It’s official. Acano is now a part of Cisco: http://cs.co/acrtb16. Together with my counterparts at Acano, I have been working on technical evaluations and architecture for Cisco and Acano conferencing moving forward (in something called a “clean room” where confidential information is shared). From now on we can share and engage freely across the organisations, and we are now part of the same team. It has been a great experience working with old colleagues and seeing that we share the same visions and thoughts for what the future of conferencing should be. I really look forward to working on the new stuff we will do together!
Video conferencing requires conference servers (aka bridges) to be available when people want to meet. How do we ensure that people can show up to meetings and that they are not rejected at the door (busy signal when dialling into a meeting)? This post is aimed at the IT and network operations person, and although a part of my series on the next-generation multi stream video architecture, it is more on the practical side than earlier more “under the hood” posts.
Classic video conferencing is based on scheduling of meetings and the need to reserve meeting rooms and conferencing resources at the time of scheduling. The person scheduling the meeting adds the people and the meeting rooms to the calendar invite, and a video scheduling system will work in the background to calculate how many video conferencing resources will be required for the meeting and reserve those resources (on a video bridge) to ensure that the meeting will happen (Cisco happens to have a brilliant product called TMS doing this among other things). Each room will automatically be pulled into the meeting hosted on this video bridge, and the participants will walk over to the meeting room closest to where they are.
However, people have started to use their own personal Jabber clients (or Spark clients) to join a meeting, or they have a video system, like the Cisco DX-series, on their desktop. This complicates the calculation of how much video conferencing resources are required to host the meeting. It is like determining the size of the conference room you should book at a hotel when you plan a meeting without knowing how many will participate. Who will walk over to the meeting rooms? Who will join from a desktop system? Who will join on their mobile phone through Webex? The needed resources can still be estimated (if the reservation system knows which participant has a desktop system and not), but it’s now an estimation, not an accurate calculation.
If you have followed my blog series on the next-generation multi stream real-time video architecture, you know that there are also two more innovations that impact the calculation of resources: media elasticity and multi stream participants. Without going into details, the high elasticity of new media streams (how much bandwidth and conferencing resources they require) and the flexibility in how many media streams each participant sends and consumes, make it impossible to estimate up front how much video conferencing resources a given participant is going to consume.

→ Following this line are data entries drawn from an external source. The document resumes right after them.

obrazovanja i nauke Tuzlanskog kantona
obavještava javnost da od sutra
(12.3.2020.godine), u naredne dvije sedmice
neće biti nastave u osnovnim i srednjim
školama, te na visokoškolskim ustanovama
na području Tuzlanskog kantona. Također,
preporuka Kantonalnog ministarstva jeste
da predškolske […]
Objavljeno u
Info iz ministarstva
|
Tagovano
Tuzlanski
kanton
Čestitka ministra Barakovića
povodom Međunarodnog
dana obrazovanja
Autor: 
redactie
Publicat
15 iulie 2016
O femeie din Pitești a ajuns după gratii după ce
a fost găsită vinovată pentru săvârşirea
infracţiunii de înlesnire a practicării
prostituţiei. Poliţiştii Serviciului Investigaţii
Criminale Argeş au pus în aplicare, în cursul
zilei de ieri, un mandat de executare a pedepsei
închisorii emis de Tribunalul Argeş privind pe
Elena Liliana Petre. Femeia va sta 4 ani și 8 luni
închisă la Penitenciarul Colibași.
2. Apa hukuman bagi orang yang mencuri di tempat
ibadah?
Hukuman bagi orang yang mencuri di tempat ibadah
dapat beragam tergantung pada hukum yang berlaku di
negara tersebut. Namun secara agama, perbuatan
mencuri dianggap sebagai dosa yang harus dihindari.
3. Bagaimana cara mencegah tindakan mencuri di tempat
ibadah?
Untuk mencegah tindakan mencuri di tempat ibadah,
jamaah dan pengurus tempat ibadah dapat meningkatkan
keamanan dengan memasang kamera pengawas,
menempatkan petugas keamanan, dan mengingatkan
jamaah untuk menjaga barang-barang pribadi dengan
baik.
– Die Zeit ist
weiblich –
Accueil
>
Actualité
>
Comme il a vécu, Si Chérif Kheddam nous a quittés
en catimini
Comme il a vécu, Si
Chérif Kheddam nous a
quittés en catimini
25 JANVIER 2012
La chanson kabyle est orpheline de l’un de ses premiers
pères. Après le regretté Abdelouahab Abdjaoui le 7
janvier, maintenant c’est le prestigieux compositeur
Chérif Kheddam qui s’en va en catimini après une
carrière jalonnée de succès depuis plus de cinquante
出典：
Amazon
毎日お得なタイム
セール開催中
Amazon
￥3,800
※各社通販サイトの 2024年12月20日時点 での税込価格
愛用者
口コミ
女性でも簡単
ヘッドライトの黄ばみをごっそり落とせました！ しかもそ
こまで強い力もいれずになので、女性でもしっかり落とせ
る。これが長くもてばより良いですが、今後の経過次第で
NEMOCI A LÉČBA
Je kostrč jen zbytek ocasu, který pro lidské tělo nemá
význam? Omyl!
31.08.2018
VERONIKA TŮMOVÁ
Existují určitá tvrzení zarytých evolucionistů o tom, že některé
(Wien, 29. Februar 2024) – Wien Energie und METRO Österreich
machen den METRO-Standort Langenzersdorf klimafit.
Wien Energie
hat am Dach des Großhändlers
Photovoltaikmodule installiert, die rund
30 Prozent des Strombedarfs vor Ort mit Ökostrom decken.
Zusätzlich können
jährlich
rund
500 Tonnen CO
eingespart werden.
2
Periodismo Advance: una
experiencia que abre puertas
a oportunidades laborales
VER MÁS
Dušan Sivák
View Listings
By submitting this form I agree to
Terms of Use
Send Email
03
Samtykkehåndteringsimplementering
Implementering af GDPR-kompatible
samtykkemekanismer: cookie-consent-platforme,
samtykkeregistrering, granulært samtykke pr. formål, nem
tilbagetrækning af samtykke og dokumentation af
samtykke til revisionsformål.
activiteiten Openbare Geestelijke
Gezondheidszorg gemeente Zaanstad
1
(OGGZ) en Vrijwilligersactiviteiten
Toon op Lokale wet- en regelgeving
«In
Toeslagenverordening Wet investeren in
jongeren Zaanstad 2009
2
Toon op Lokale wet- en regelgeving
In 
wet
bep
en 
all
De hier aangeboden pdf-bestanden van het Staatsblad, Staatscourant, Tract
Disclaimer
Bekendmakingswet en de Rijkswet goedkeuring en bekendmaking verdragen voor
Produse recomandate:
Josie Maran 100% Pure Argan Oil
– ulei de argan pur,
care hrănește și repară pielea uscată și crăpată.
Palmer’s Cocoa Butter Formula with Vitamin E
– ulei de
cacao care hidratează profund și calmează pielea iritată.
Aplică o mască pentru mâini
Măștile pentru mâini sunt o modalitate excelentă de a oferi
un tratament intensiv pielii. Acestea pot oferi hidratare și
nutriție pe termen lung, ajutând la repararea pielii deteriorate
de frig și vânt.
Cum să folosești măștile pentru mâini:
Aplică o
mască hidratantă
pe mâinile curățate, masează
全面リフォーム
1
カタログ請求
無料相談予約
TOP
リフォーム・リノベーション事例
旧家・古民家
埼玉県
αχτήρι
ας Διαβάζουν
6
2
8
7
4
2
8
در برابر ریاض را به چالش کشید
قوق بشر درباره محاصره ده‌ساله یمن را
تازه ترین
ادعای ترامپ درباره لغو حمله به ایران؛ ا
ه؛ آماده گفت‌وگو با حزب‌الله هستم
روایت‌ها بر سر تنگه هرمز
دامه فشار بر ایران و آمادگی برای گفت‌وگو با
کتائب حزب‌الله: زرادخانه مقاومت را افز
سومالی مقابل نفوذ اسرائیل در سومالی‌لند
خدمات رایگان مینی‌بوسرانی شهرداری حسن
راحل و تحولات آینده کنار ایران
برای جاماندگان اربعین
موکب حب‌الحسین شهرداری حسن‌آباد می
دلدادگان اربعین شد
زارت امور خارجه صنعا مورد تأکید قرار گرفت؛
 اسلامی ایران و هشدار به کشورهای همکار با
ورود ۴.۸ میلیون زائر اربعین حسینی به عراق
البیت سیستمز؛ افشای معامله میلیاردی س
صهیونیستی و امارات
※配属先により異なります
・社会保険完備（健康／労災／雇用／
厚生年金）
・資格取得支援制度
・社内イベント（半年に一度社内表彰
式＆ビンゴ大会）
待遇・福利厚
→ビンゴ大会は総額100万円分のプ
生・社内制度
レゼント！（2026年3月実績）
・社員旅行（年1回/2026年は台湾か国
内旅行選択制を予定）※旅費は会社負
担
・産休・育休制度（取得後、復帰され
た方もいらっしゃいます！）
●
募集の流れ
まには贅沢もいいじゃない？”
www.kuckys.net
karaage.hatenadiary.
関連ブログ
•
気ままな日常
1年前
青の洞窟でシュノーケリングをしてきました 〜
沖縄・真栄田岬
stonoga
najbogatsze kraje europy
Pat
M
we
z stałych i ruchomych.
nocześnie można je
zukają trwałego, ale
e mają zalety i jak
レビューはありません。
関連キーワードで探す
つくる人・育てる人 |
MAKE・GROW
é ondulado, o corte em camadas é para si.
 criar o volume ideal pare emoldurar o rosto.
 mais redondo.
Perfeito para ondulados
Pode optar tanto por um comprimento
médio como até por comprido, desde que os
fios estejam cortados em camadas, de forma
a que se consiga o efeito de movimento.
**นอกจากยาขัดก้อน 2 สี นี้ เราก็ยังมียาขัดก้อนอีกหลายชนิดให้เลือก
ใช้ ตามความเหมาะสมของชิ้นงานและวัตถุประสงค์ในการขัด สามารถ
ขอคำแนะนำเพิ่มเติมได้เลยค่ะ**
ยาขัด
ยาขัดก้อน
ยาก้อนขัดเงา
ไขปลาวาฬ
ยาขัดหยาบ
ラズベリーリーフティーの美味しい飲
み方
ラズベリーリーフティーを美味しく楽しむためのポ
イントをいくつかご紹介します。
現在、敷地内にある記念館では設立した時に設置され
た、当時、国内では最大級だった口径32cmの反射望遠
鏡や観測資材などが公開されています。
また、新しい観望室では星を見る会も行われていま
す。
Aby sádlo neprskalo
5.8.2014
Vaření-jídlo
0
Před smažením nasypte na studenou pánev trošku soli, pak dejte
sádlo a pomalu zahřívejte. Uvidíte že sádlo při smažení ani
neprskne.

So, is this the end of scheduled video conferencing? Not at all. Most people like to (and need to) schedule meetings, but they also meet ad-hoc. I see meetings as one of three types: scheduled (organised around a set of participants and a specific time into the future, possibly recurring), ad-hoc (organised here and now by pulling a group of people into a meeting), and rendezvous (organised around a venue and a time, but with less focus on the participants, could be 2 people or 100). If these types of meetings need to be supported in your organisation, and the calculation of resources required is impossible, how then to ensure that you have enough conferencing resources available and people are not met by a busy tone or disconnected when trying to join a meeting?
The answer is the end of hard reservation of conferencing resources on video bridges. The reason is that in this new world the only way you can ensure that enough resources will be available is to always reserve for the worst case. This will mostly leave a lot of resources running idle. Most organisations do not have a budget for this. As an IT guy responsible for the SLA (Service Level Agreement) and avoiding that the executive gets a busy signal, you still need a way to make sure you have enough resources available. You need to plan adding more capacity if usage picks up, and you need to monitor the actual service delivered to make sure that the right service quality has been delivered.
There is one important thing you need to understand in delivering a service: you can never guarantee that everybody will get the optimal service all the time. No matter how many resources you have available, somebody can always decide to host a huge meeting at the same time as another part of the organisation has an all-hands meeting. If you try to do hard reservation and scheduled meetings only, you will give a denial of service at scheduling time, and the person hosting the meeting needs to find another way of having the meeting or move the meeting to a different time. It’s still a denial of service, though, and the organiser was not able to host the meeting.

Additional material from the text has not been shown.